EXERCISE GOAL: Would you repeat exactly the part of the listing below that runs from the line containing "الذاكرة أثناء انقطاع" down to the line containing "seviyeye ayarlanabilir. Isıtıcı", inclusive, and nothing else?
AVAILABLE DATA START
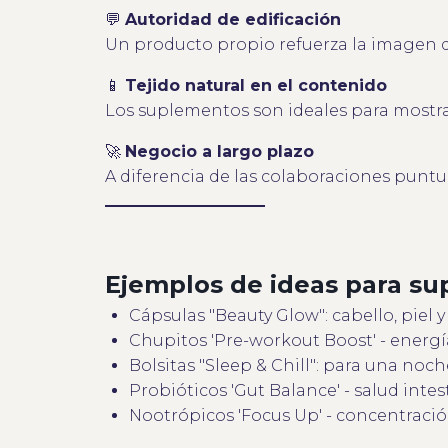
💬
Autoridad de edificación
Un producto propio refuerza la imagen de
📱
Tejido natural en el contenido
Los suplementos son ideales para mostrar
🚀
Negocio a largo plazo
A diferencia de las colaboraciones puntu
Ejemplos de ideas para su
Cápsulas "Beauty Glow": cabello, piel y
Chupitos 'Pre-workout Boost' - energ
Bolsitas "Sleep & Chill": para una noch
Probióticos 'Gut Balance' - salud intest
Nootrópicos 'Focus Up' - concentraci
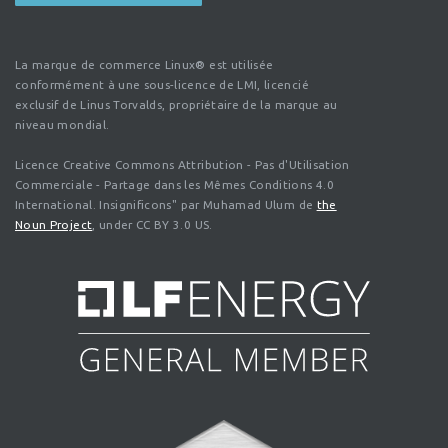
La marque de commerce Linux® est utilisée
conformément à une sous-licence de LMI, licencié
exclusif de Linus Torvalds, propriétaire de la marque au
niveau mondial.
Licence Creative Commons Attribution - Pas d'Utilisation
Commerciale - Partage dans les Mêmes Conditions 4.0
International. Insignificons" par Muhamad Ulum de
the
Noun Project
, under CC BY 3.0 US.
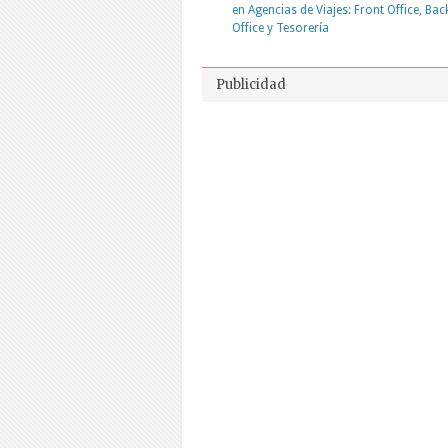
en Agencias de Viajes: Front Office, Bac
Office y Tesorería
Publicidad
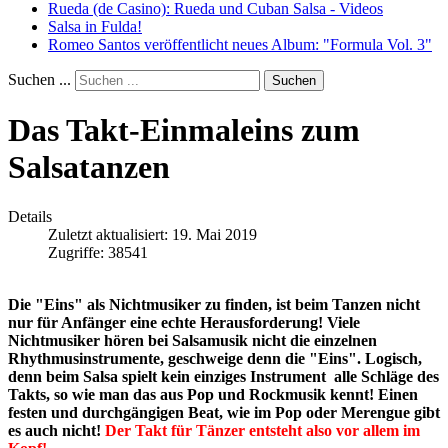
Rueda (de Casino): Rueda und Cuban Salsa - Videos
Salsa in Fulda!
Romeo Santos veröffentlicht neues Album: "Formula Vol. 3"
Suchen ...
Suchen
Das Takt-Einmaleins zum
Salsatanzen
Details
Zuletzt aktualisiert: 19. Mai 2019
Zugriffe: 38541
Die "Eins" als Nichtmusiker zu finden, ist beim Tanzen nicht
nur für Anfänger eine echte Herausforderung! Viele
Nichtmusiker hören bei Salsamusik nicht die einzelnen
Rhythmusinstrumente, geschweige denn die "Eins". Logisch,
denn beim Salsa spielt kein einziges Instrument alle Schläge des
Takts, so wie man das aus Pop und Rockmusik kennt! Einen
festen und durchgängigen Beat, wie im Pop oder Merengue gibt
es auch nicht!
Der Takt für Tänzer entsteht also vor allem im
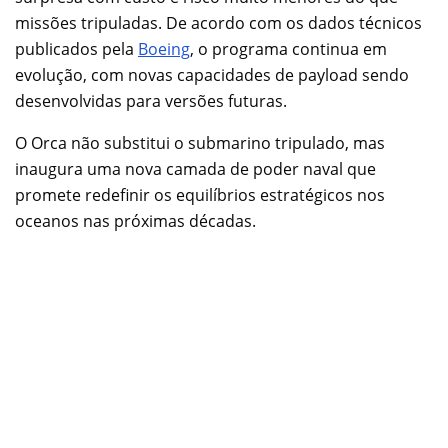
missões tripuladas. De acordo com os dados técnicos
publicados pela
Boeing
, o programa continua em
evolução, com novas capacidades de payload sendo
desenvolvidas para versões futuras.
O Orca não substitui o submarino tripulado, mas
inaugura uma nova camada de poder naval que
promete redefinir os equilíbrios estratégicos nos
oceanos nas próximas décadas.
AVAILABLE DATA END
AVAILABLE DATA START
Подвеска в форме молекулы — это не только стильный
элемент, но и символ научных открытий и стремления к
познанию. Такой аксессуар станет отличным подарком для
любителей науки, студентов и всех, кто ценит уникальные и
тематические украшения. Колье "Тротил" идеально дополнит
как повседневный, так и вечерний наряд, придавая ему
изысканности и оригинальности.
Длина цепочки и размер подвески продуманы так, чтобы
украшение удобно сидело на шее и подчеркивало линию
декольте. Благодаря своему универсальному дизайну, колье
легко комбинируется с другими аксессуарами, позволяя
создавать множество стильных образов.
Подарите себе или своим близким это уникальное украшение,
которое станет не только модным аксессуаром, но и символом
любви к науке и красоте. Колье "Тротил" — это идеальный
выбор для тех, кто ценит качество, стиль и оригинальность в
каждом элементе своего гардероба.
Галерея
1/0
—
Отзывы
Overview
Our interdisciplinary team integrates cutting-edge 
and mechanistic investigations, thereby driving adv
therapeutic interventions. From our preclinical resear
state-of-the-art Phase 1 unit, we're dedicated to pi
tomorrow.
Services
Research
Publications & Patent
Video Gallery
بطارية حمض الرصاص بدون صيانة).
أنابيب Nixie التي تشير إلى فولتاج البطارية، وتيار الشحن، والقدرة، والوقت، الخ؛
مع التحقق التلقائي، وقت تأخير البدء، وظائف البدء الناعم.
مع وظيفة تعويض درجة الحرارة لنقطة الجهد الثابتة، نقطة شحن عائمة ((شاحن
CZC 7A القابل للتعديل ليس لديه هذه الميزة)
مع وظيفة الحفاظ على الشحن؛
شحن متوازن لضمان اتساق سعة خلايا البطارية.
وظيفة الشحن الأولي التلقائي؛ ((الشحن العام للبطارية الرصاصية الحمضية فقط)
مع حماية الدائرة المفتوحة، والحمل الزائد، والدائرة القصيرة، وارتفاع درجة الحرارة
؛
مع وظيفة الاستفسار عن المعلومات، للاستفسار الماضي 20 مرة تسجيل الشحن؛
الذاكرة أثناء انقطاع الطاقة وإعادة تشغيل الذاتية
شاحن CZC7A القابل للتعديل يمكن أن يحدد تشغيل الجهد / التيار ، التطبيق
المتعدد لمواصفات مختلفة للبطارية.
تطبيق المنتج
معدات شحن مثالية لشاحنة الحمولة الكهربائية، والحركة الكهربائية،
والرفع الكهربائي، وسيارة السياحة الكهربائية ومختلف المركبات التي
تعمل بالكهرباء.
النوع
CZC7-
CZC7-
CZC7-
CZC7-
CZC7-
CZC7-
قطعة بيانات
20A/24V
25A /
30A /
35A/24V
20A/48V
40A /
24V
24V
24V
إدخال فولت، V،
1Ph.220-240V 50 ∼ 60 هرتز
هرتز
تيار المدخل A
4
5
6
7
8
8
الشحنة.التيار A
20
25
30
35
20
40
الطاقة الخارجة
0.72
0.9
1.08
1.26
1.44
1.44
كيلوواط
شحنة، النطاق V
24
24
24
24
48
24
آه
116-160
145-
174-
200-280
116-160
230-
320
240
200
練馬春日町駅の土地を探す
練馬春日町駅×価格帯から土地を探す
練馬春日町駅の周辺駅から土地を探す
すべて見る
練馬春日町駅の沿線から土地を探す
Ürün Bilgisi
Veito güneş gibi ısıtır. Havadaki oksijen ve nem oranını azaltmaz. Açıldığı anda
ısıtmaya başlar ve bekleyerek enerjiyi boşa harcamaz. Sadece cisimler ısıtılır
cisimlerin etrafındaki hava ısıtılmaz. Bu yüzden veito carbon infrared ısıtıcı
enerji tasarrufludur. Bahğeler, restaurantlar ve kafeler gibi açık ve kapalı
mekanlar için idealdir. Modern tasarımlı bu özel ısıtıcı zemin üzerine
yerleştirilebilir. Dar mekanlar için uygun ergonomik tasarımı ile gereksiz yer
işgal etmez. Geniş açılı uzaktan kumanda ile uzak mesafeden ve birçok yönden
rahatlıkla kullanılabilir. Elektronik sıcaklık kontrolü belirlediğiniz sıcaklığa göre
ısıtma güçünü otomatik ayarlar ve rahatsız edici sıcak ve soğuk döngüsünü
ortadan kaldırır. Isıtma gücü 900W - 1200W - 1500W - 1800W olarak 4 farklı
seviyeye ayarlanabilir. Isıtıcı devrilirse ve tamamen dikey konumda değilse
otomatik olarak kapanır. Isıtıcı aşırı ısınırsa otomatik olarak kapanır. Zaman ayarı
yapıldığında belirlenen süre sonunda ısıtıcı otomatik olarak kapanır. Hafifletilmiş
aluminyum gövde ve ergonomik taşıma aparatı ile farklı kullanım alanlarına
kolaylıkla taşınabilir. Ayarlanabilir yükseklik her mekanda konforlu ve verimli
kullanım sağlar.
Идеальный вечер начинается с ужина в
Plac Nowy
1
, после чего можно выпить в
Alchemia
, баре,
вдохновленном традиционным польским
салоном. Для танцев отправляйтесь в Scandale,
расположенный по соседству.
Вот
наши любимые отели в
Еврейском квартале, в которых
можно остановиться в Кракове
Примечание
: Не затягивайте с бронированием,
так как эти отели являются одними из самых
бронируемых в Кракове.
AVAILABLE DATA END
FINISHED EXERCISE:
الذاكرة أثناء انقطاع الطاقة وإعادة تشغيل الذاتية
شاحن CZC7A القابل للتعديل يمكن أن يحدد تشغيل الجهد / التيار ، التطبيق
المتعدد لمواصفات مختلفة للبطارية.
تطبيق المنتج
معدات شحن مثالية لشاحنة الحمولة الكهربائية، والحركة الكهربائية،
والرفع الكهربائي، وسيارة السياحة الكهربائية ومختلف المركبات التي
تعمل بالكهرباء.
النوع
CZC7-
CZC7-
CZC7-
CZC7-
CZC7-
CZC7-
قطعة بيانات
20A/24V
25A /
30A /
35A/24V
20A/48V
40A /
24V
24V
24V
إدخال فولت، V،
1Ph.220-240V 50 ∼ 60 هرتز
هرتز
تيار المدخل A
4
5
6
7
8
8
الشحنة.التيار A
20
25
30
35
20
40
الطاقة الخارجة
0.72
0.9
1.08
1.26
1.44
1.44
كيلوواط
شحنة، النطاق V
24
24
24
24
48
24
آه
116-160
145-
174-
200-280
116-160
230-
320
240
200
練馬春日町駅の土地を探す
練馬春日町駅×価格帯から土地を探す
練馬春日町駅の周辺駅から土地を探す
すべて見る
練馬春日町駅の沿線から土地を探す
Ürün Bilgisi
Veito güneş gibi ısıtır. Havadaki oksijen ve nem oranını azaltmaz. Açıldığı anda
ısıtmaya başlar ve bekleyerek enerjiyi boşa harcamaz. Sadece cisimler ısıtılır
cisimlerin etrafındaki hava ısıtılmaz. Bu yüzden veito carbon infrared ısıtıcı
enerji tasarrufludur. Bahğeler, restaurantlar ve kafeler gibi açık ve kapalı
mekanlar için idealdir. Modern tasarımlı bu özel ısıtıcı zemin üzerine
yerleştirilebilir. Dar mekanlar için uygun ergonomik tasarımı ile gereksiz yer
işgal etmez. Geniş açılı uzaktan kumanda ile uzak mesafeden ve birçok yönden
rahatlıkla kullanılabilir. Elektronik sıcaklık kontrolü belirlediğiniz sıcaklığa göre
ısıtma güçünü otomatik ayarlar ve rahatsız edici sıcak ve soğuk döngüsünü
ortadan kaldırır. Isıtma gücü 900W - 1200W - 1500W - 1800W olarak 4 farklı
seviyeye ayarlanabilir. Isıtıcı devrilirse ve tamamen dikey konumda değilse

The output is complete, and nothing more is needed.